On the cover: Digitized Process Flow Diagram (PFD) with highlighted Elementary Process Sections (EPS) and graph

This work was conducted at Saudi Aramco. The project aimed to develop an automated system for digitizing Process Flow Diagrams (PFDs) and Piping and Instrumentation Diagrams (P&IDs) to enable efficient and accurate Quantitative Risk Analysis (QRA).

Background:

In the oil and gas industry, Quantitative Risk Analysis is crucial for ensuring operational safety and regulatory compliance. Traditionally, this process involves manual interpretation of complex engineering diagrams such as P&IDs and PFDs, which is time-consuming, error-prone, and requires specialized expertise.

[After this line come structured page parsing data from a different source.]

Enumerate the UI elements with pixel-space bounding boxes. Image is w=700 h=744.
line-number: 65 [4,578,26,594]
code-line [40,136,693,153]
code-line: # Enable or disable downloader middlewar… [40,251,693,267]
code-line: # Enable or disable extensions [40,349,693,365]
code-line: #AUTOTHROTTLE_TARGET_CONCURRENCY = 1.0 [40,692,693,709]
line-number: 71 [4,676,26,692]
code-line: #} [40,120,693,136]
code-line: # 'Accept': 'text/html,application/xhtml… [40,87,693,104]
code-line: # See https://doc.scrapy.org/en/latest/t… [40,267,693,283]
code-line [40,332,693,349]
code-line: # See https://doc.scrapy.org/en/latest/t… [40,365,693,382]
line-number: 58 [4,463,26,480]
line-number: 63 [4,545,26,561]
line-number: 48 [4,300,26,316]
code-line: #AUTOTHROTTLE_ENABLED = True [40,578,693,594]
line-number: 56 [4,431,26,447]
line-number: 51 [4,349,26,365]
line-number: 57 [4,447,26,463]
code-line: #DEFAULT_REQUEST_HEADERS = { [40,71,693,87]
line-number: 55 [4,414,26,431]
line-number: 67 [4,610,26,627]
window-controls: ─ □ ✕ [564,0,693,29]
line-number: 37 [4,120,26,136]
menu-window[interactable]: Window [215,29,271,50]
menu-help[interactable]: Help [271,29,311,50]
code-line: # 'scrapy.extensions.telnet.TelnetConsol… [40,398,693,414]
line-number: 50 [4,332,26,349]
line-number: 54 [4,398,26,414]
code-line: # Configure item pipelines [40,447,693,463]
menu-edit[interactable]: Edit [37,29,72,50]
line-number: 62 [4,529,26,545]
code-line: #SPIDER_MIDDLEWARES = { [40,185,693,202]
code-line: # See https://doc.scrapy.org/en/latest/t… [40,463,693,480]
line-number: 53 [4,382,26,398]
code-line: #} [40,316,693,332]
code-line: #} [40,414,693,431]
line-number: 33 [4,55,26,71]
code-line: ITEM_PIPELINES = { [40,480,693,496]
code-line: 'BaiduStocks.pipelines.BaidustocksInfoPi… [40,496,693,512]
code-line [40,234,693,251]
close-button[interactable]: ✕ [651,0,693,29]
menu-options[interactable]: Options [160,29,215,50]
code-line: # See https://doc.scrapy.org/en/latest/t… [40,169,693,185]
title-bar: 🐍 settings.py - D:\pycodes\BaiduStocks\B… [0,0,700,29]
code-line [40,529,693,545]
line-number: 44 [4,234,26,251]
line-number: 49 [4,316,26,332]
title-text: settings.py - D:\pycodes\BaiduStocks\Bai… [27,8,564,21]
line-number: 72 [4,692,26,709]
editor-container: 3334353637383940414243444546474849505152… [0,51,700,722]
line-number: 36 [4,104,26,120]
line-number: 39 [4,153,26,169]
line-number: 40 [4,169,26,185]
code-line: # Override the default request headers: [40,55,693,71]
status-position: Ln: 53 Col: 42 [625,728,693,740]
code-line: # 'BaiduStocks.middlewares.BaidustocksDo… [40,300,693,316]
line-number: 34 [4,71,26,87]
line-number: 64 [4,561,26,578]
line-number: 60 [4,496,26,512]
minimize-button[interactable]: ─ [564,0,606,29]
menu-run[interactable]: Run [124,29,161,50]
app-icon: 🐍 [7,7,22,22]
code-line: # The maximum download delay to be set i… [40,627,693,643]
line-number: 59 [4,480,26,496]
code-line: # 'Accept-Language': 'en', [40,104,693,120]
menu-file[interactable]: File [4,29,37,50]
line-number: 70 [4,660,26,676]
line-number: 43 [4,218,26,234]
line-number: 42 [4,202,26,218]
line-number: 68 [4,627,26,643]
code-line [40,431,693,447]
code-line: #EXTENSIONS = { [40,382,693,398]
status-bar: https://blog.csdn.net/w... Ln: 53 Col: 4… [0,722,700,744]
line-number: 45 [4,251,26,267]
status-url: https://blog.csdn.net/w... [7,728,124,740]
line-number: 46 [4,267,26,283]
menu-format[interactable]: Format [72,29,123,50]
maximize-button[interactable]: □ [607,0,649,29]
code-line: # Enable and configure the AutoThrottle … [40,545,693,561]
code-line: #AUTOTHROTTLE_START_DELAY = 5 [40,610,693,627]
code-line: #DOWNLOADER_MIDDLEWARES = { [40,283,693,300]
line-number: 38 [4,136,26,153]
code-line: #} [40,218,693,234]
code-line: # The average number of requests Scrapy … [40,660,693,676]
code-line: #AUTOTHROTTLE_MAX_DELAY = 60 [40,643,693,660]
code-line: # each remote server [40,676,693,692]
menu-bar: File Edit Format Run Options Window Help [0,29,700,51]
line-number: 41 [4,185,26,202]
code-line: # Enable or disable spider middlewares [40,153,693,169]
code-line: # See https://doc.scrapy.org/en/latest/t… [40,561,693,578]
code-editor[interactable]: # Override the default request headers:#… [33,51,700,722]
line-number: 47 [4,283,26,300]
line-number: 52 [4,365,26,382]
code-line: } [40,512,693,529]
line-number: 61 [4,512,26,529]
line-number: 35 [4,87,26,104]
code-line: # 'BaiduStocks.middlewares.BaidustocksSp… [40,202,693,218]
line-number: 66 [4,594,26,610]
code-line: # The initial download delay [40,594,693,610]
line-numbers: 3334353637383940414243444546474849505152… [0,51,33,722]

These diagrams contain critical information about process equipment, instrumentation, and piping systems that form the basis for risk assessment.

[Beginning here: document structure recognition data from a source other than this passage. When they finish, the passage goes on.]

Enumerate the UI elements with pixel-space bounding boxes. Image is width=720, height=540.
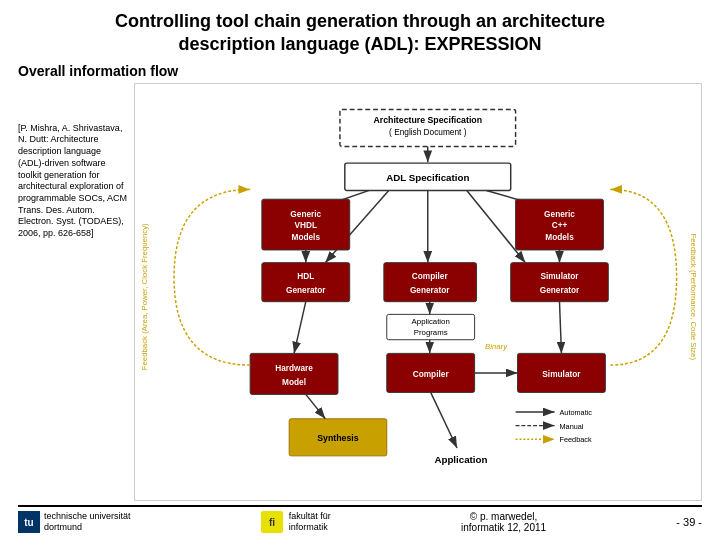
binary-label: Binary [485,341,508,350]
feedback-left-label: Feedback (Area, Power, Clock Frequency) [140,223,149,370]
app-programs-label2: Programs [414,328,448,337]
copyright-text: © p. marwedel, informatik 12, 2011 [461,511,546,533]
diagram-svg: Feedback (Performance, Code Size) Feedba… [135,84,701,500]
slide: Controlling tool chain generation throug… [0,0,720,540]
slide-title: Controlling tool chain generation throug… [18,10,702,57]
synthesis-label: Synthesis [317,433,359,443]
hw-model-label: Hardware [275,363,313,373]
svg-rect-12 [384,262,477,301]
application-label: Application [434,453,487,464]
cpp-label3: Models [545,232,574,242]
simulator-label: Simulator [542,369,581,379]
cpp-label2: C++ [552,220,568,230]
hdl-gen-label2: Generator [286,285,326,295]
hdl-gen-label: HDL [297,271,314,281]
manual-label: Manual [560,421,584,430]
compiler-gen-label2: Generator [410,285,450,295]
tu-logo-text: tu [24,517,33,528]
vhdl-label3: Models [292,232,321,242]
feedback-legend-label: Feedback [560,435,592,444]
fi-logo: fi [261,511,283,533]
university-name: technische universität dortmund [44,511,131,534]
vhdl-label: Generic [290,209,321,219]
automatic-label: Automatic [560,408,593,417]
citation: [P. Mishra, A. Shrivastava, N. Dutt: Arc… [18,83,128,501]
arch-spec-sublabel: ( English Document ) [389,127,467,137]
page-number: - 39 - [676,516,702,528]
svg-rect-13 [511,262,609,301]
title-line2: description language (ADL): EXPRESSION [178,34,541,54]
compiler-label: Compiler [413,369,450,379]
feedback-right-label: Feedback (Performance, Code Size) [689,233,698,360]
tu-logo-square: tu [18,511,40,533]
app-programs-label: Application [412,317,450,326]
svg-text:fi: fi [269,517,275,528]
footer: tu technische universität dortmund fi fa… [18,505,702,534]
cpp-label: Generic [544,209,575,219]
footer-copyright: © p. marwedel, informatik 12, 2011 [461,511,546,533]
tu-logo: tu technische universität dortmund [18,511,131,534]
sim-gen-label2: Generator [540,285,580,295]
main-content: [P. Mishra, A. Shrivastava, N. Dutt: Arc… [18,83,702,501]
compiler-gen-label: Compiler [412,271,449,281]
arch-spec-label: Architecture Specification [373,115,482,125]
citation-text: [P. Mishra, A. Shrivastava, N. Dutt: Arc… [18,123,127,238]
hw-model-label2: Model [282,376,306,386]
diagram-area: Feedback (Performance, Code Size) Feedba… [134,83,702,501]
faculty-text: fakultät für informatik [289,511,331,533]
footer-left: tu technische universität dortmund [18,511,131,534]
sim-gen-label: Simulator [540,271,579,281]
svg-rect-19 [250,353,338,394]
svg-rect-11 [262,262,350,301]
university-text: technische universität dortmund [44,511,131,533]
vhdl-label2: VHDL [295,220,318,230]
faculty-name: fakultät für informatik [289,511,331,534]
footer-center-group: fi fakultät für informatik [261,511,331,534]
section-label: Overall information flow [18,63,702,79]
title-line1: Controlling tool chain generation throug… [115,11,605,31]
adl-spec-label: ADL Specification [386,171,469,182]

The challenges with traditional manual approaches include:

  • Inconsistent interpretation across different engineers
  • Time-intensive process (weeks to months for large facilities)
  • Difficulty in maintaining up-to-date risk assessments as facilities evolve
  • Limited traceability between risk calculations and source documentation

Automating this process through AI and computer vision offers significant advantages in terms of speed, consistency, and accuracy, ultimately enhancing facility safety and operational efficiency.

Methodology

1. Document Detection and Recognition:

I developed a comprehensive detection system that included:

  • Multi-scale Object Detection: Custom-trained YOLOv5 models for detecting various engineering symbols (valves, reducers, flanges, etc.)
  • Instrument Recognition: Specialized detectors for instrumentation symbols with classification of instrument types
  • Equipment Detection: Large-scale equipment identification (vessels, heat exchangers, compressors, etc.)
  • Line Detection and Tracing: Advanced image processing techniques to trace continuous lines and differentiate between process, utility, and instrumentation lines
  • Text Recognition: OCR pipeline optimized for engineering notation with post-processing for technical abbreviations and identifiers
  • Table Extraction: Structured data extraction from Heat & Material Balance (H&MB) tables

2. Entity Association:

I implemented sophisticated association algorithms to:

  • Symbol-Text Pairing: Connect detected symbols with their corresponding labels and identifiers
  • Line Number Association: Associate line segments with their identifying text using spatial and contextual reasoning
  • Equipment Labeling: Link equipment with their identification numbers and specifications
  • Hierarchical Grouping: Group related components into functional units based on spatial proximity and connectivity

3. Graph Construction:

The core of the system involved building a comprehensive process graph:

  • Directed Acyclic Graph (DAG): Representation of the entire process flow with components as nodes and connections as edges
  • Topological Analysis: Identification of process flow direction and critical paths
  • Connectivity Verification: Validation of graph integrity and detection of disconnected segments
  • Graph Traversal Algorithms: Custom algorithms for tracing process flows and identifying boundaries

4. Elementary Process Section (EPS) Transfer:

A key innovation was the automated transfer of EPS information:

  • EPS Identification: Detection of process sections in PFDs with distinct operating conditions
  • Property Extraction: Automated extraction of temperature, pressure, and composition data from H&MB tables
  • Endpoint Matching: Advanced algorithm to match EPS endpoints between PFDs and P&IDs
  • Path Optimization: Identification of the most probable path for EPS propagation using shortest path algorithms
  • Property Propagation: Transfer of process conditions to all components within each identified EPS

5. QRA Calculation and Visualization:

The final phase involved implementing industry-standard risk assessment:

  • Counting Rules Application: Implementation of Aramco-specific counting rules for risk assessment
  • Component Classification: Categorization of components based on risk contribution
  • Risk Calculation: Automated calculation of failure frequencies and consequence modeling
  • Interactive Dashboard: Development of a web-based visualization tool with multiple views (symbols, instruments, pipelines, equipment)
  • User Management: Role-based access control for different stakeholders
  • Export Functionality: Structured export of QRA results and EPS properties for integration with other systems

Technical Challenges and Solutions:

The development of this AI-driven QRA system faced several fundamental technical challenges. Vessel symbols varied significantly across different diagram standards and organizations, requiring robust data augmentation techniques.Determining true connectivity in complex diagrams with crossing lines and dense areas was another major challenge that we addressed by developing a multi-pass line tracing algorithm and flow direction indicators. The system also needed to correctly associate text with appropriate components in crowded diagrams, which we solved through a proximity-based association system enhanced with domain-specific rules and contextual analysis.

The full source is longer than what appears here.